Einführung zu Weihnachtstexten


In unserer Zeit des Wohlstandes und Überflusses habe ich in meinem privaten Umfeld materielle Weihnachtsgeschenke anfangs der 80er-Jahre abgeschafft, da mir schien, dass sie mehr zu adventlicher Geschäftigkeit und Hektik beitragen und vom eigentlichen Weihnachtsgeschenk – dem uns geschenkten Kind in der Krippe – ablenken. Stattdessen wollte ich die mir nahe stehenden Menschen, Verwandte, Bekannte und Freunde zum Weihnachtsfest mit einem persönlich verfassten Text beschenken. In diesem Ansinnen ist durch all die Jahre hindurch bereits eine kleine Sammlung von Weihnachtstexten entstanden. Dabei lasse ich mich inhaltlich davon leiten, wie mir im jeweiligen Jahr das Weihnachtsgeheimnis innerlich aufleuchtet. In diesem Nachdenken – meist in den vor-adventlichen Novemberwochen - tritt oft eine bestimmte Thematik in den Vordergrund oder ich bin in Gedanken bereits bei bestimmten Menschen, die als Adressaten vorgesehen sind.


Weihnachten 1992
Über viele Jahre hegte ich in mir den tiefen Herzens-Wunsch, einmal im Leben in der Heiligen Nacht vor dem „Geburtsstern“ in der Grotte der Geburtskirche von Betlehem zu knien. In der Heiligen Nacht 1991 wurde dieser Wunsch Wirklichkeit: Nach der Christmette in der Dormitio-Kirche in Jerusalem nahmen wir die ca. 8 km Weg nach Betlehem unter die Füsse, um nach beschwerlichem Marsch in eiskalter, regennasser Winternacht gegen 4 Uhr morgens an der Stelle knien zu dürfen, von dem der in den Boden eingelassene Silberstern aus dem Jahre 1717 berichtet: „Hier wurde aus der Jungfrau Maria Jesus Christus geboren.“
Diese Erfahrung mit „dem Geburtsstern“ berührte mich innerlich so tief, dass der Weihnachtstext im darauf folgenden Jahr noch von diesem unvergesslichen Erlebnis erfüllt war.

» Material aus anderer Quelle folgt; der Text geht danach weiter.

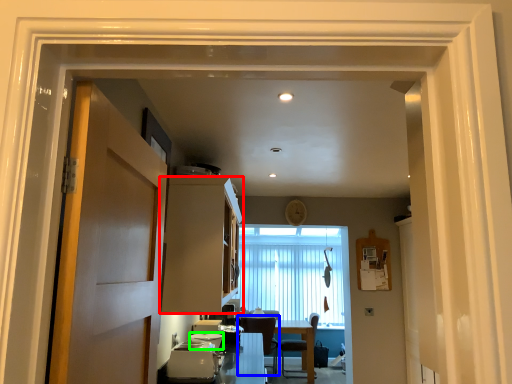 Question: Which is nearer to the cabinetry (highlighted by a red box)? chair (highlighted by a blue box) or appliance (highlighted by a green box).

Choices:
 (A) chair
 (B) appliance

Answer: (B) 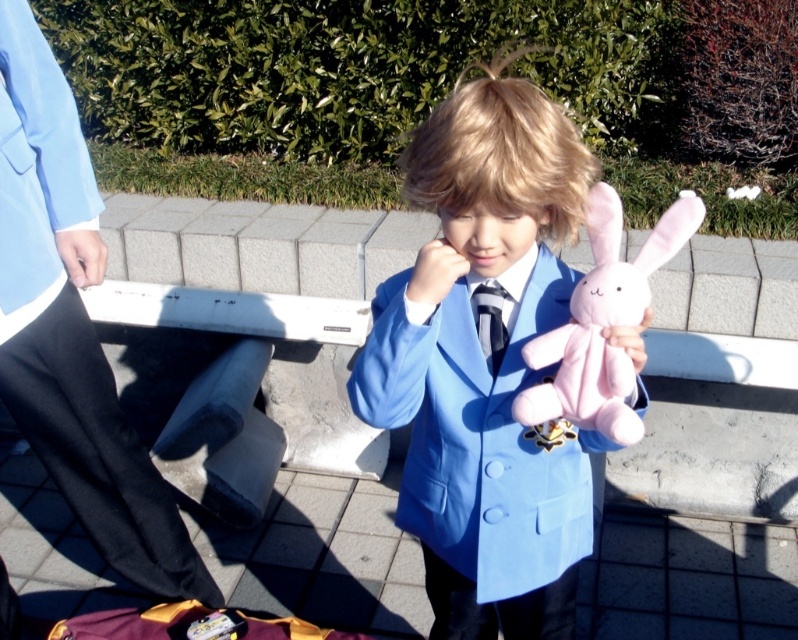 Question: Does pink plush at center lie behind matte black tie at center?

Choices:
 (A) no
 (B) yes

Answer: (A)

Question: Which of the following is the closest to the observer?

Choices:
 (A) pink plush at center
 (B) matte blue suit at center

Answer: (B)

Question: From the image, what is the correct spatial relationship of pink plush at center in relation to matte black tie at center?

Choices:
 (A) above
 (B) below

Answer: (A)

Question: Does matte blue suit at center have a greater width compared to pink plush at center?

Choices:
 (A) no
 (B) yes

Answer: (B)

Question: Which point is farther from the camera taking this photo?

Choices:
 (A) (480, 289)
 (B) (496, 420)

Answer: (B)

Question: Estimate the real-world distances between objects in this image. Which object is closer to the pink plush at center?

Choices:
 (A) matte blue suit at center
 (B) matte black tie at center

Answer: (B) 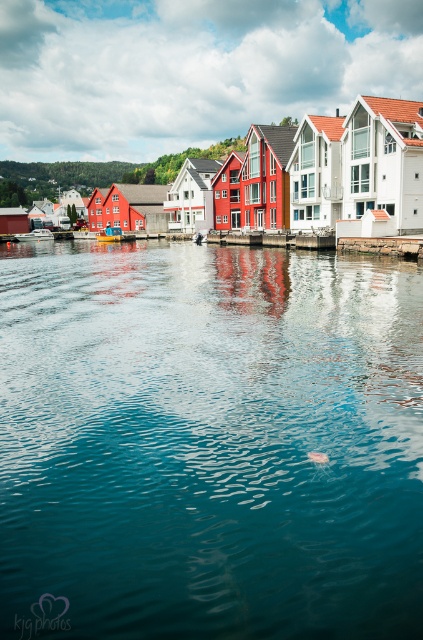 Question: Which object appears closest to the camera in this image?

Choices:
 (A) blue water at center
 (B) blue plastic boat at center

Answer: (A)

Question: Is blue water at center above white glossy boat at center?

Choices:
 (A) yes
 (B) no

Answer: (B)

Question: In this image, where is white glossy boat at center located relative to blue plastic boat at center?

Choices:
 (A) right
 (B) left

Answer: (B)

Question: Does blue water at center have a larger size compared to white glossy boat at center?

Choices:
 (A) no
 (B) yes

Answer: (B)

Question: Which object appears closest to the camera in this image?

Choices:
 (A) blue plastic boat at center
 (B) blue water at center

Answer: (B)

Question: Which object appears closest to the camera in this image?

Choices:
 (A) blue water at center
 (B) blue plastic boat at center
 (C) white glossy boat at center

Answer: (A) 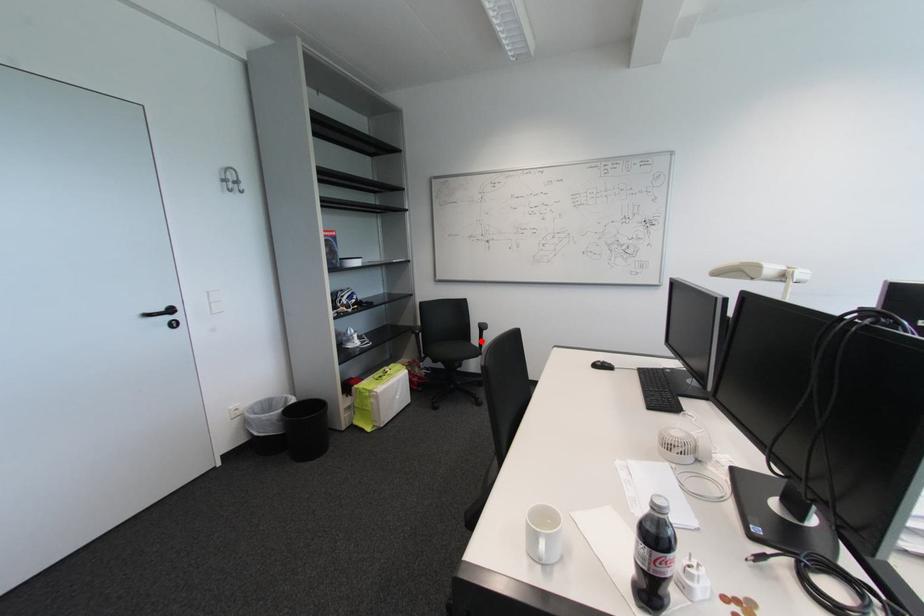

Die Erfahrung dieser Nacht hat mein Leben nachhaltig und bleibend geprägt: Allein die Vorstellung, in der Nässe und Kälte, die ich samt Daunenjacke und guter Ausrüstung am eigenen Leib verspürte, in einem Viehunterstand - ohne Nahrung, Wärme und fremde Hilfe - ein Kind zu gebären, entledigte mich radikal aller hierzulande gepflegten romantischen Weihnachtsidylle in kitschigem Glanz und Glimmer, im Überfluss von Delikatessen und Bergen von Geschenken. – Desillusioniert erkannte ich: Das unermessliche Geschenk von Weihnachten, in dem sich Gott selbst aus unverdienter Liebe uns Menschen um unseres Heiles Willen schenkt, ist etwas grundlegend anderes als die daraus entwickelte gott-lose Perversion unserer Konsumgesellschaft, deren rein materielle und kommerzielle Interessen dieses immaterielle Geheimnis entweihen und aus dem Bewusstsein verloren haben.


Weihnachten 1999
In unserer Gesellschaft des Sein-, Gesehen-Sein und Scheinen-Wollens war ich innerlich zutiefst ergriffen über die Pädagogik Gottes: den einfachen, in der Gesellschaft unbedeutenden, landläufig verachteten Hirten, kommt das Weihnachtsgeheimnis offenbar am nächsten… Wie? – Darüber berichtet der Text und beleuchtet – für den Leser vielleicht unbemerkt – kritisch notwendige Grundhaltungen zur Gotteserfahrung in unserer heutigen  Zeit von Managern und „Machern“, in der die „Grossen der Zeit“ in Stolz und Überheblichkeit auftreten.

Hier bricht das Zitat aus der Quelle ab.